What is expected: Which lines of the listing below contain the word "hier"? Return them.
[Start of section]
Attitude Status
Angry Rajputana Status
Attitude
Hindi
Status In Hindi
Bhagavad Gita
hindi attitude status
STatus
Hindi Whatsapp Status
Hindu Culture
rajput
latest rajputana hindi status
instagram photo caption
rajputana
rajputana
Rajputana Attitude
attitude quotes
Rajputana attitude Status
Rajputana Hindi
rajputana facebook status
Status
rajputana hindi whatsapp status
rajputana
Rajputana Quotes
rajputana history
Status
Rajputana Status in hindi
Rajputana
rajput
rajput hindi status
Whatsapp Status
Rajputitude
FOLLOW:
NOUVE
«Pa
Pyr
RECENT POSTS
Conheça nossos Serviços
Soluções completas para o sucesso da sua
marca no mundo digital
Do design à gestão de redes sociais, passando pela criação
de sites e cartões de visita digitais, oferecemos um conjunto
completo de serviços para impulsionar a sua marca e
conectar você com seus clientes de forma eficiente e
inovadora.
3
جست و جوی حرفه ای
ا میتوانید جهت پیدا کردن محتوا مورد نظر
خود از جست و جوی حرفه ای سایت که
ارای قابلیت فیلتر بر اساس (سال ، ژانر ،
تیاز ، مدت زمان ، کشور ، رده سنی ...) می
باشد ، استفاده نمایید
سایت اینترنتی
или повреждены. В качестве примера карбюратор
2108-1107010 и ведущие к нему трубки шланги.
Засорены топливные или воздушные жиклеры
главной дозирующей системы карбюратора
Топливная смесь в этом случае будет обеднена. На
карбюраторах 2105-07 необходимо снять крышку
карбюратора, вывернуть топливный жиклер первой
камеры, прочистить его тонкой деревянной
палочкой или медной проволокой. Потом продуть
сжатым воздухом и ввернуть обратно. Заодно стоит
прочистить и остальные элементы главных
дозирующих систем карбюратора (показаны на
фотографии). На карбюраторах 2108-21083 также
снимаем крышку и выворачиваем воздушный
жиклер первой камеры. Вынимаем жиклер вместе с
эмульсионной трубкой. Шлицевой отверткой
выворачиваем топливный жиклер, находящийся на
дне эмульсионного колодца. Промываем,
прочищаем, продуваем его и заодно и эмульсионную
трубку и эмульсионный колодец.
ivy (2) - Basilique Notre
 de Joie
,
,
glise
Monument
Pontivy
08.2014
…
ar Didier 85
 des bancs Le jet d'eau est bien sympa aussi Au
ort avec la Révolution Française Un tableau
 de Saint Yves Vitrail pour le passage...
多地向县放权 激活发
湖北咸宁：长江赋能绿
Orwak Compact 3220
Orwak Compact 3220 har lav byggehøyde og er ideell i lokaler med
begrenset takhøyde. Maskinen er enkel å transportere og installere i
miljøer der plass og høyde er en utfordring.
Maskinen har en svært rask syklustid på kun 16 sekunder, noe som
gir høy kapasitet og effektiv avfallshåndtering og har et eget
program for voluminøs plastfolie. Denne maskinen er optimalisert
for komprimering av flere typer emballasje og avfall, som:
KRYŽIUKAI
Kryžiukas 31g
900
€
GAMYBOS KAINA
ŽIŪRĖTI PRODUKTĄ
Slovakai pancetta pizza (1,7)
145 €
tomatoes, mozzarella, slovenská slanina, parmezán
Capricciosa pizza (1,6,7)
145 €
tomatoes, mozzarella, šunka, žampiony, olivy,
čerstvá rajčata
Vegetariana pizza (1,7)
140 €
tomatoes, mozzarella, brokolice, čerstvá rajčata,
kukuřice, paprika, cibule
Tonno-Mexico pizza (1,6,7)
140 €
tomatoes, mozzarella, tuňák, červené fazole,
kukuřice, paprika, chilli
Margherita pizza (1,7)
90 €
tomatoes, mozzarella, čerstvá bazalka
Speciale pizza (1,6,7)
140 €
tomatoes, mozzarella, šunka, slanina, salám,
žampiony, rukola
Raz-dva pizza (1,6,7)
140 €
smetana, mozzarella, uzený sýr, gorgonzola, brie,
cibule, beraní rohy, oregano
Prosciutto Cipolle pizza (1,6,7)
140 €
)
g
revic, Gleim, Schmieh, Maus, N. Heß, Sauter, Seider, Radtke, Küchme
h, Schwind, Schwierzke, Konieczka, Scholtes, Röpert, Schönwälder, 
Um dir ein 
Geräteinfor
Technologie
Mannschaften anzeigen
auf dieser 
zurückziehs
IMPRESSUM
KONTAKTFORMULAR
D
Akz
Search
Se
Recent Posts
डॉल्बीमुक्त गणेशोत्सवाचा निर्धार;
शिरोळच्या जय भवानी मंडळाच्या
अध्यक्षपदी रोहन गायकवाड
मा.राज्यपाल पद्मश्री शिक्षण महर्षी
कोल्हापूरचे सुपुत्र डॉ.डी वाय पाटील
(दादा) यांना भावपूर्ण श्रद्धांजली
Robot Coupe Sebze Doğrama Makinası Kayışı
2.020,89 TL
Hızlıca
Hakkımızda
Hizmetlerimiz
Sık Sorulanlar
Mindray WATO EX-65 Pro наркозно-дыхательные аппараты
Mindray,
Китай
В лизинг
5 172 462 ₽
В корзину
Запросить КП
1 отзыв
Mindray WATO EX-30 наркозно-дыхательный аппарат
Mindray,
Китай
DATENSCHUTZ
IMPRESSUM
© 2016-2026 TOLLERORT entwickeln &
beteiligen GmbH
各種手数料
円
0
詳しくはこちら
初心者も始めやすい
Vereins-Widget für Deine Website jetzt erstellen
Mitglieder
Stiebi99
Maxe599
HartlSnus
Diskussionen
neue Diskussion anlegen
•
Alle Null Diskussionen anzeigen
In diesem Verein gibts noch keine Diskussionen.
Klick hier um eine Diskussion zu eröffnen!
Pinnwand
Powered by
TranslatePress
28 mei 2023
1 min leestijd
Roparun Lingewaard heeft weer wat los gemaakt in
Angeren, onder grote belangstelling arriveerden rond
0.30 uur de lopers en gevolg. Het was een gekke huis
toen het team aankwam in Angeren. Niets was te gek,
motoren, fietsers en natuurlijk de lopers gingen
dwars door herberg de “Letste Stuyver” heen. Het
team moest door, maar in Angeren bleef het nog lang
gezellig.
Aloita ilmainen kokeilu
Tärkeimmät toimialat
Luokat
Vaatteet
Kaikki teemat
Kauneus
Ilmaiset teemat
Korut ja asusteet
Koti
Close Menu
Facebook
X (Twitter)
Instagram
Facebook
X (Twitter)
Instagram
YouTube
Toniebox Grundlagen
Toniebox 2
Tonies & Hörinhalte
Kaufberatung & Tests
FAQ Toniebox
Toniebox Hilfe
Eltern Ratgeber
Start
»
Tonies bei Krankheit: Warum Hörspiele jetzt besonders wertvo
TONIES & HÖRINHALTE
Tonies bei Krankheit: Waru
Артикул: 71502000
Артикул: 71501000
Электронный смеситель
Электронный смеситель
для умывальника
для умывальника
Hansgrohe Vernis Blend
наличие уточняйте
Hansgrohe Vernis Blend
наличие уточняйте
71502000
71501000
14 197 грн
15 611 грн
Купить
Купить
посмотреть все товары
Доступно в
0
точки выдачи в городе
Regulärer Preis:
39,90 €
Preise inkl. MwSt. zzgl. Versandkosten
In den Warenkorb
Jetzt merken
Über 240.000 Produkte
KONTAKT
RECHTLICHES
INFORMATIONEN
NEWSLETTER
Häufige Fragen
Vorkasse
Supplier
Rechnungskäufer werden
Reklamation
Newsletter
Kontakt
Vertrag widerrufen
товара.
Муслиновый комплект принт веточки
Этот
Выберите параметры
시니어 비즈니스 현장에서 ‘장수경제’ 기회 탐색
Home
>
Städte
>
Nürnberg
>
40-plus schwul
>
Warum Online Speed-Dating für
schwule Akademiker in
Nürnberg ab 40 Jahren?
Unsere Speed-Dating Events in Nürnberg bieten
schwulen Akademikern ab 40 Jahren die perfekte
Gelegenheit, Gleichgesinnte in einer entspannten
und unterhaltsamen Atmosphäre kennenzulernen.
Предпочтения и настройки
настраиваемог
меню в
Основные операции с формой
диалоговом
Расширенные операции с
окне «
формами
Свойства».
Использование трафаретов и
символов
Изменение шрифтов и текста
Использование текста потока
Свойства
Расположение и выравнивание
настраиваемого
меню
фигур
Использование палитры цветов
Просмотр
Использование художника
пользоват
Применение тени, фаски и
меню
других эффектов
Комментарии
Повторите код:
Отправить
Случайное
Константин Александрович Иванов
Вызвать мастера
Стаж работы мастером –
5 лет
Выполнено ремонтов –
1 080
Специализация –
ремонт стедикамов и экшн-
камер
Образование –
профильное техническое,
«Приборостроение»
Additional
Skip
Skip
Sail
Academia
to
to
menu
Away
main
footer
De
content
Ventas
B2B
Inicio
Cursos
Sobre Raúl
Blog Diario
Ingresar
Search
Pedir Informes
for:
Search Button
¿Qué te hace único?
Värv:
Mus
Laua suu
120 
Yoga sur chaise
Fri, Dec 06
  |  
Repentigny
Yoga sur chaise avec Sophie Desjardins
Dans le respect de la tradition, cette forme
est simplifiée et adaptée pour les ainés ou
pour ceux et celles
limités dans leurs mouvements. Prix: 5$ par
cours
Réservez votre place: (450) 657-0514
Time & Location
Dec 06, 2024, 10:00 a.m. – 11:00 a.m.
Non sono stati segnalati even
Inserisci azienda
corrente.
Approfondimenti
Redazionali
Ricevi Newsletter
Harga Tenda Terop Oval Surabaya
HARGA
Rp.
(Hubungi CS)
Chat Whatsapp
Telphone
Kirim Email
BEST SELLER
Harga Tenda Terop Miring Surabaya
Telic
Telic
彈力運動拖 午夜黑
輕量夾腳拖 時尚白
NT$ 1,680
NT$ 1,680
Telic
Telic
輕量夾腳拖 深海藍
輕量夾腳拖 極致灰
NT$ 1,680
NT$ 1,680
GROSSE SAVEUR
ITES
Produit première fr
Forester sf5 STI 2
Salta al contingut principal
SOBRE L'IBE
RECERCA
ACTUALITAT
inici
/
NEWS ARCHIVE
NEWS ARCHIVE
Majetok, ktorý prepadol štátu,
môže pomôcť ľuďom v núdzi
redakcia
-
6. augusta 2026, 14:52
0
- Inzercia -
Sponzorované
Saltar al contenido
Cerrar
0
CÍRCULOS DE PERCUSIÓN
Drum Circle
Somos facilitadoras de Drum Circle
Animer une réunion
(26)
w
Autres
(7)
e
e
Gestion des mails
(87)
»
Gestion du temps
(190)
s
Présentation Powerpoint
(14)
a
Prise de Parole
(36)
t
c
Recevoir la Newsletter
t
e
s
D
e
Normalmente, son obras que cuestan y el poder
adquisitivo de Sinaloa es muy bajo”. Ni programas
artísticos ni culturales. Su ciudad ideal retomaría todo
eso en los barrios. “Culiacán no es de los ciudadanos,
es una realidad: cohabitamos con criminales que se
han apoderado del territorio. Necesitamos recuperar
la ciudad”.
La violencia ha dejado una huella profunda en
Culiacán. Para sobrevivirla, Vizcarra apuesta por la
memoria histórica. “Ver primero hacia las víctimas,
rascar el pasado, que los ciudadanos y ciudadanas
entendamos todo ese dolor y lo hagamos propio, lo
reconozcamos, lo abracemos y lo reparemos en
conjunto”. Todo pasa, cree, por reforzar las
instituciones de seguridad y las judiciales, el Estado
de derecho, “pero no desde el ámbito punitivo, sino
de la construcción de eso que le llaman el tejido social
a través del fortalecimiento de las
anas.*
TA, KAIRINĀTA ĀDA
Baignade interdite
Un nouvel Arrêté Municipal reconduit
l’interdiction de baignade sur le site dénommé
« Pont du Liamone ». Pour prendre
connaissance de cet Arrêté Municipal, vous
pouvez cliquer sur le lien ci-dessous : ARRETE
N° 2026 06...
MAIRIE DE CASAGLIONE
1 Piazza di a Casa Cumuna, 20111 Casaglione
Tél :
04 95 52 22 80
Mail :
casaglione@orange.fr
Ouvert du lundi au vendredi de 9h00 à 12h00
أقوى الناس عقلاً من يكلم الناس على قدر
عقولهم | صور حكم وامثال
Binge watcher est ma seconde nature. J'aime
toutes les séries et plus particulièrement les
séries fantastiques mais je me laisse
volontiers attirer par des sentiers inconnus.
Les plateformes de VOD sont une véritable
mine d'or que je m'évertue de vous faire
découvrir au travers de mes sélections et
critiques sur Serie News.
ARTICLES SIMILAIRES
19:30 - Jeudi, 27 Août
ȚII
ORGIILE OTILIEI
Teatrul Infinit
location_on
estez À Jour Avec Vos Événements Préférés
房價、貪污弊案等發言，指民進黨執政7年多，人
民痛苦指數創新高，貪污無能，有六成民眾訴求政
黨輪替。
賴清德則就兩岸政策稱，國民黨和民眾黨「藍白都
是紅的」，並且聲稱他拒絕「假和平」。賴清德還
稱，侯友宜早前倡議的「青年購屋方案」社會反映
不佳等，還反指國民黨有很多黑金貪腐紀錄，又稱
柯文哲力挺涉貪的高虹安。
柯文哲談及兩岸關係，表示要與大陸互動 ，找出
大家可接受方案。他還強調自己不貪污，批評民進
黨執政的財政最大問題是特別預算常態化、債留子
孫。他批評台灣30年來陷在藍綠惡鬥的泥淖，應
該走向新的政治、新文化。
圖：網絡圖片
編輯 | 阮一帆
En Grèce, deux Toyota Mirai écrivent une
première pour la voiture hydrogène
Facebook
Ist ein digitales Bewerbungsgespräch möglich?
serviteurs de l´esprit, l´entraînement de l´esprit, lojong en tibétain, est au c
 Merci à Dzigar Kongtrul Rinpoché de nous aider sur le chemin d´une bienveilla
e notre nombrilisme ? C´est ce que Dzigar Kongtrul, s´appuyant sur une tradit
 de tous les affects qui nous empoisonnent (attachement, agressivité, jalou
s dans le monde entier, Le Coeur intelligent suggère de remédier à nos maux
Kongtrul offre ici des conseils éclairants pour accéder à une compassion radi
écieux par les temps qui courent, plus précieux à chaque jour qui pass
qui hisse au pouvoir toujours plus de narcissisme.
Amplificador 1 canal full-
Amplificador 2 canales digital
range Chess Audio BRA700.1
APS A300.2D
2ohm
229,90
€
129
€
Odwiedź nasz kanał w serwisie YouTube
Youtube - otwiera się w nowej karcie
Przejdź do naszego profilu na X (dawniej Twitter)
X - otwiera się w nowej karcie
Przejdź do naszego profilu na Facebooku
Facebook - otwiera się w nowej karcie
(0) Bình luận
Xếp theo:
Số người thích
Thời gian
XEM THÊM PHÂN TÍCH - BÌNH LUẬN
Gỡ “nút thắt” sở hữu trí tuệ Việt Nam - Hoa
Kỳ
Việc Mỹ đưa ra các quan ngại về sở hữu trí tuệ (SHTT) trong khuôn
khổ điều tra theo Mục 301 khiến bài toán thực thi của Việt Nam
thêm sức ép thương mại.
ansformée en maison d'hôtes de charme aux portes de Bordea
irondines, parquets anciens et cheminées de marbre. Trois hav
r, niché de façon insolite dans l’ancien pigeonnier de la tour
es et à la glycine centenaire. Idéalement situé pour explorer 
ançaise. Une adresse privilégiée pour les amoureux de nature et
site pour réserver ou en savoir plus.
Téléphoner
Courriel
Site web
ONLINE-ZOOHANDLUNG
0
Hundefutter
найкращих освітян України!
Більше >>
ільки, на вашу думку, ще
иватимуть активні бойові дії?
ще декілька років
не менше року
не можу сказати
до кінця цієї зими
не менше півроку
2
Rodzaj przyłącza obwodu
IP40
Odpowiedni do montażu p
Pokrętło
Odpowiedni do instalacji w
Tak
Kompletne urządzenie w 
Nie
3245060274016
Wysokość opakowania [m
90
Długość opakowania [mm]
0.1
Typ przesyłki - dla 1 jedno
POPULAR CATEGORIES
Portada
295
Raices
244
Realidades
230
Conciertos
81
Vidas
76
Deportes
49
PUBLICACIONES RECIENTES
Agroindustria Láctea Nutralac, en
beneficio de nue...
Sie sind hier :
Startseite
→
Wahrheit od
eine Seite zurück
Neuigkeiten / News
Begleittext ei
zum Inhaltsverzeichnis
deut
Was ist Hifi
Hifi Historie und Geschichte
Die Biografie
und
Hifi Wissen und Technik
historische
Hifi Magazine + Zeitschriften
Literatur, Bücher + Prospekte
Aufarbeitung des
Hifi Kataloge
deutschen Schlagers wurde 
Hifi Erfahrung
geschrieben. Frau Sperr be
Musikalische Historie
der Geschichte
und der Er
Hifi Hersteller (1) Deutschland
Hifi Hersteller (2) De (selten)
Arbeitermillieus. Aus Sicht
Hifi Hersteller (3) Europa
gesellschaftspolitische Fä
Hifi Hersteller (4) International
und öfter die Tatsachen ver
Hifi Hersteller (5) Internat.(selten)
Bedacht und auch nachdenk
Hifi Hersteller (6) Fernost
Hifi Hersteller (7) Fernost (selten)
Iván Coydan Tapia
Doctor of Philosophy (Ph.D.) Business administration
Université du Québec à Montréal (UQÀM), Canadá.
[End of section]
Final answer:
Klick hier um eine Diskussion zu eröffnen!
Sie sind hier :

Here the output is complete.